The last night in Kathmandu, Pizza Hut is where I walk to dinner and order spicy pizza bites and a blast for about $6.00. The streets are busy, but not as busy as they were the day before because today is Saturday, a holy day of worship. People generally don't work on this day, but they are out on the streets hanging out by the hundreds; families, singles, etc. This is a day where people eat out in restaurants and just hang out in the streets if the weather is good; today is no exception.
The streets are dusty because of the constant construction, reconstruction, and destruction of this city's infrastructure; dust is an everyday existence here.
I just returned, and have started to pack, and the bags are tight and stuffed to capacity, but I managed to force everything into the red North Face bag, and the remainder of my items into my carry on backpack. I left Las Vegas on the 22nd of March with my bag weighing 47 pounds, who knows what it weighs now.
The lights in the city just went out ad i was typing this, it's 6:49 PM, pretty standard for Kathmandu, this time I'm not out wandering the neighborhood trying to find my street in the darkness of the power deficient night.

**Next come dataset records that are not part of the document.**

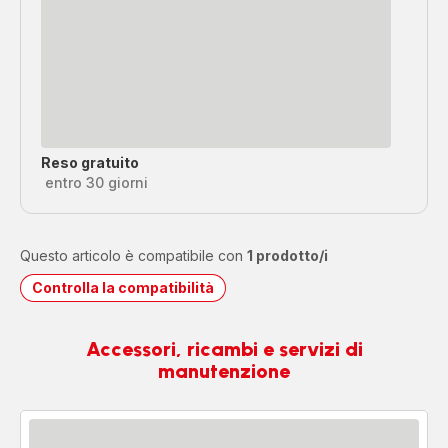
Reso gratuito
entro 30 giorni
Questo articolo è compatibile con
1 prodotto/i
Controlla la compatibilità
Accessori, ricambi e servizi di
manutenzione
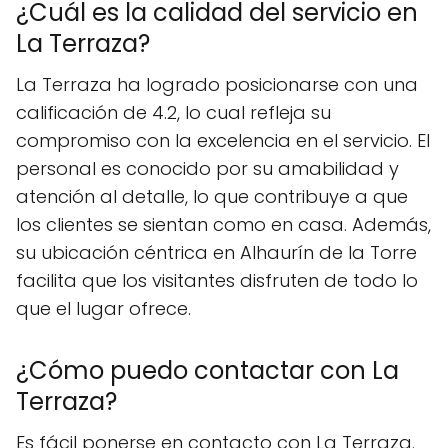
¿Cuál es la calidad del servicio en
La Terraza?
La Terraza ha logrado posicionarse con una
calificación de 4.2, lo cual refleja su
compromiso con la excelencia en el servicio. El
personal es conocido por su amabilidad y
atención al detalle, lo que contribuye a que
los clientes se sientan como en casa. Además,
su ubicación céntrica en Alhaurín de la Torre
facilita que los visitantes disfruten de todo lo
que el lugar ofrece.
¿Cómo puedo contactar con La
Terraza?
Es fácil ponerse en contacto con La Terraza.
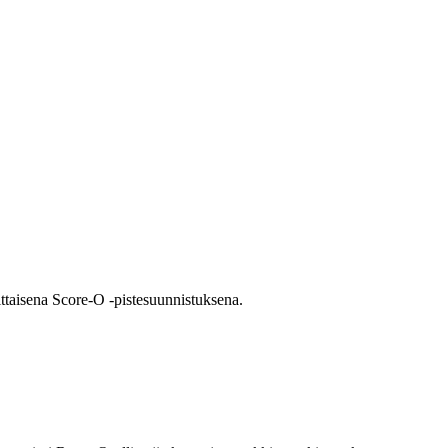
ittaisena Score-O -pistesuunnistuksena.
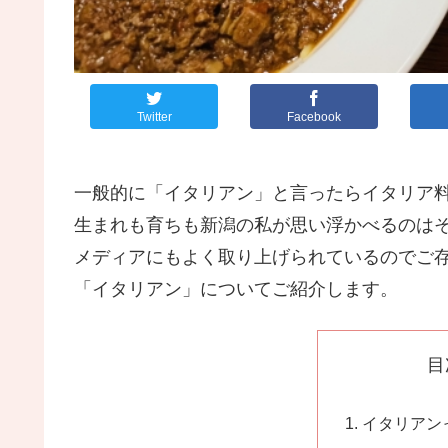
Twitter
Facebook
一般的に「イタリアン」と言ったらイタリア
生まれも育ちも新潟の私が思い浮かべるのは
メディアにもよく取り上げられているのでご
「イタリアン」についてご紹介します。
目
イタリアン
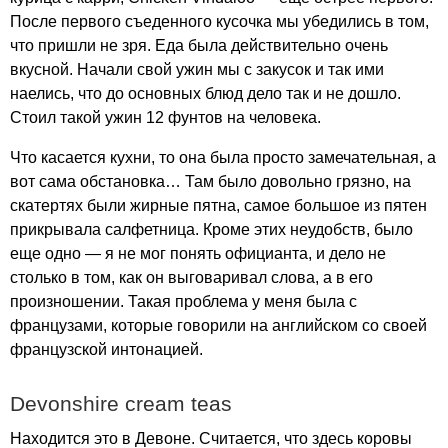
После первого съеденного кусочка мы убедились в том,
что пришли не зря. Еда была действительно очень
вкусной. Начали свой ужин мы с закусок и так ими
наелись, что до основных блюд дело так и не дошло.
Стоил такой ужин 12 фунтов на человека.
Что касается кухни, то она была просто замечательная, а
вот сама обстановка… Там было довольно грязно, на
скатертях были жирные пятна, самое большое из пятен
прикрывала салфетница. Кроме этих неудобств, было
еще одно — я не мог понять официанта, и дело не
столько в том, как он выговаривал слова, а в его
произношении. Такая проблема у меня была с
французами, которые говорили на английском со своей
французской интонацией.
Devonshire
cream
teas
Находится это в Девоне. Считается, что здесь коровы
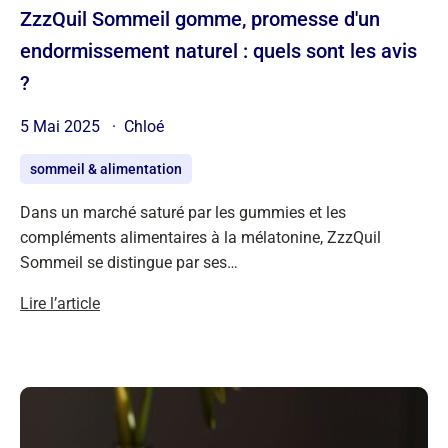
ZzzQuil Sommeil gomme, promesse d'un
endormissement naturel : quels sont les avis
?
5 Mai 2025
Chloé
sommeil & alimentation
Dans un marché saturé par les gummies et les
compléments alimentaires à la mélatonine, ZzzQuil
Sommeil se distingue par ses…
Lire l’article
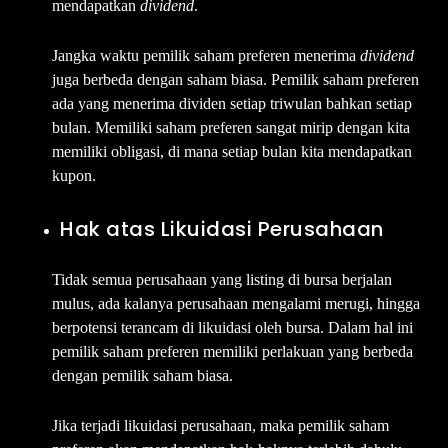
mendapatkan
dividend
.
Jangka waktu pemilik saham preferen menerima
dividend
juga berbeda dengan saham biasa. Pemilik saham preferen
ada yang menerima dividen setiap triwulan bahkan setiap
bulan. Memiliki saham preferen sangat mirip dengan kita
memiliki obligasi, di mana setiap bulan kita mendapatkan
kupon.
Hak atas Likuidasi Perusahaan
Tidak semua perusahaan yang listing di bursa berjalan
mulus, ada kalanya perusahaan mengalami merugi, hingga
berpotensi terancam di likuidasi oleh bursa. Dalam hal ini
pemilik saham preferen memiliki perlakuan yang berbeda
dengan pemilik saham biasa.
Jika terjadi likuidasi perusahaan, maka pemilik saham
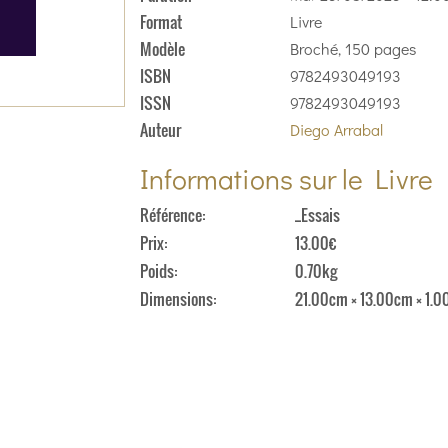
Format
Livre
Modèle
Broché, 150 pages
ISBN
9782493049193
ISSN
9782493049193
Auteur
Diego Arrabal
Informations sur le Livre
Référence
_Essais
Prix
13.00€
Poids
0.70kg
Dimensions
21.00cm × 13.00cm × 1.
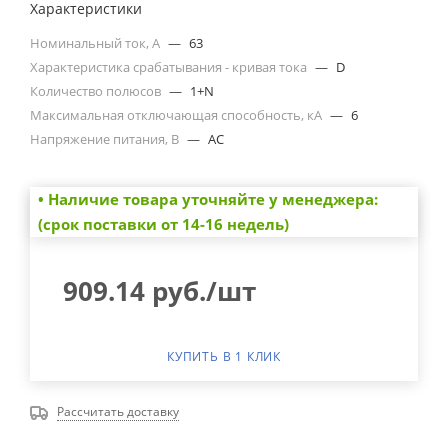
Характеристики
Номинальный ток, А
—
63
Характеристика срабатывания - кривая тока
—
D
Количество полюсов
—
1+N
Максимальная отключающая способность, кА
—
6
Напряжение питания, В
—
AC
• Наличие товара уточняйте у менеджера:
(срок поставки от 14-16 недель)
909.14
руб.
/шт
КУПИТЬ В 1 КЛИК
Рассчитать доставку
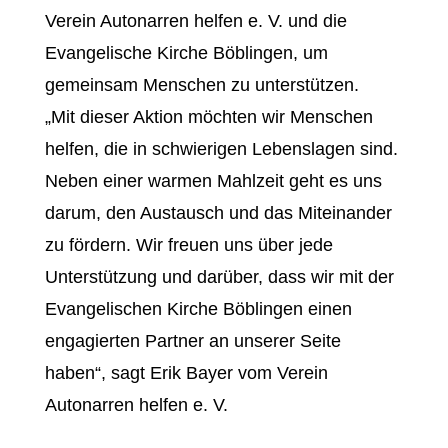
Verein Autonarren helfen e. V. und die
Evangelische Kirche Böblingen, um
gemeinsam Menschen zu unterstützen.
„Mit dieser Aktion möchten wir Menschen
helfen, die in schwierigen Lebenslagen sind.
Neben einer warmen Mahlzeit geht es uns
darum, den Austausch und das Miteinander
zu fördern. Wir freuen uns über jede
Unterstützung und darüber, dass wir mit der
Evangelischen Kirche Böblingen einen
engagierten Partner an unserer Seite
haben“, sagt Erik Bayer vom Verein
Autonarren helfen e. V.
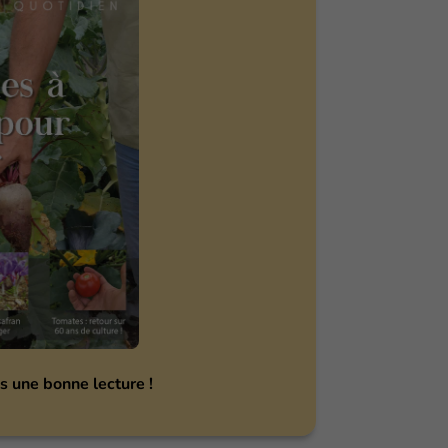
s une bonne lecture !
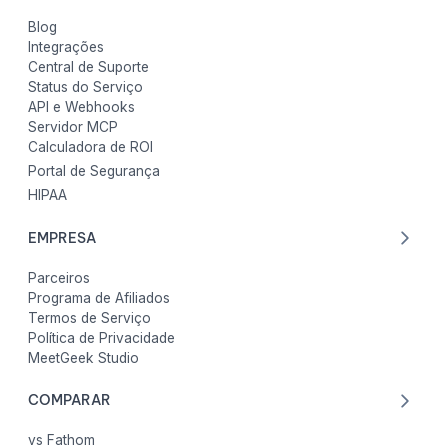
Blog
Integrações
Central de Suporte
Status do Serviço
API e Webhooks
Servidor MCP
Calculadora de ROI
Portal de Segurança
HIPAA
EMPRESA
Parceiros
Programa de Afiliados
Termos de Serviço
Política de Privacidade
MeetGeek Studio
COMPARAR
vs Fathom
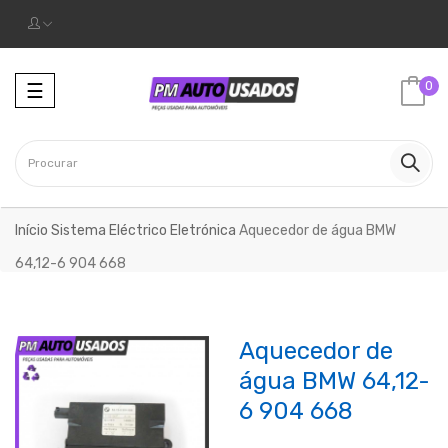
0
☰
Início
Sistema Eléctrico
Eletrónica
Aquecedor de água BMW
64,12-6 904 668
Aquecedor de
água BMW 64,12-
6 904 668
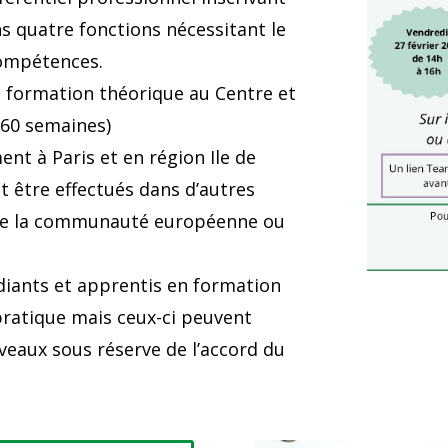
ans quatre fonctions nécessitant le
ompétences.
e formation théorique au Centre et
(60 semaines)
ent à Paris et en région Ile de
nt être effectués dans d’autres
 de la communauté européenne ou
diants et apprentis en formation
pratique mais ceux-ci peuvent
eaux sous réserve de l’accord du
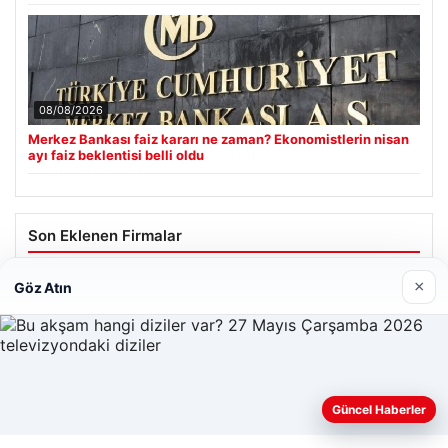
08/08/2026
Merkez Bankası faiz kararı ne zaman? Ekonomistlerin nisan
ayı faiz beklentisi belli oldu
Son Eklenen Firmalar
Cengiz Sigorta
×
Göz Atın
23/06/2026
Web sitemizi nasıl kullandığınızı daha iyi anlayabilmek,
Güncel Haberler
deneyiminizi kişiselleştirmek ve geliştirmek amacıyla çerezler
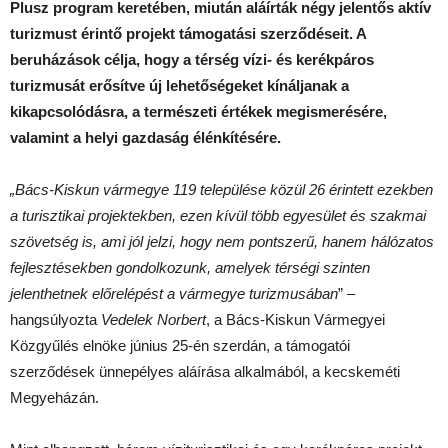
Plusz program keretében, miután aláírták négy jelentős aktív
turizmust érintő projekt támogatási szerződéseit. A
beruházások célja, hogy a térség vízi- és kerékpáros
turizmusát erősítve új lehetőségeket kínáljanak a
kikapcsolódásra, a természeti értékek megismerésére,
valamint a helyi gazdaság élénkítésére.
„Bács-Kiskun vármegye 119 települése közül 26 érintett ezekben
a turisztikai projektekben, ezen kívül több egyesület és szakmai
szövetség is, ami jól jelzi, hogy nem pontszerű, hanem hálózatos
fejlesztésekben gondolkozunk, amelyek térségi szinten
jelenthetnek előrelépést a vármegye turizmusában
” –
hangsúlyozta
Vedelek Norbert
, a Bács-Kiskun Vármegyei
Közgyűlés elnöke június 25-én szerdán, a támogatói
szerződések ünnepélyes aláírása alkalmából, a kecskeméti
Megyeházán.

My friend Alena will now have to spend at least the next eight days on her back in a hospital bed before her insurance company can transport her from here to Osaka, Japan to have surgery on her broken back. The thought of spending eight more days on your back waiting for a plane to be sent to evacuate you so you can go home to have a needed surgery at over $600.00 a day, is so daunting. The fear of ambiguity has at times overwhelmed her, and has brought out the best of the hospital staff at the same time to try to help her. This afternoon, a trekker came in from the mountain with his hands all bandaged in white, as I watched the receiving staff unwrap the wrappings off the Trekker's hands, I see the black coloration of the skin as it has been burned by frost bite. The trekker is calm, but his face shows the concern of a person who is wondering if the hands can be saved. I turn away to not bring additional attention to the black frost bitten flesh that has enveloped his inoperable hands at the moment.
I'll start my leave of this country at 8:15 am, where I'll be picked up to go one last time to the hospital to see my friend and encourage her to stay strong and trust the staff, for they really want to help her get home. I will most likely say a prayer with her before I begin the two day journey home on Singapore Airlines.
Some might say the journey is ending, I don't actually feel that way, the journey feels like it's beginning. It's time to go home and see my wife, she's been missed from the day that I left. I'll leave lots of things in Kathmandu, and will also take many things away.
I'll post a few more times as I travel home, I'm sure if I keep my eyes open, life will show me many more interesting opportunities to write about and use my camera.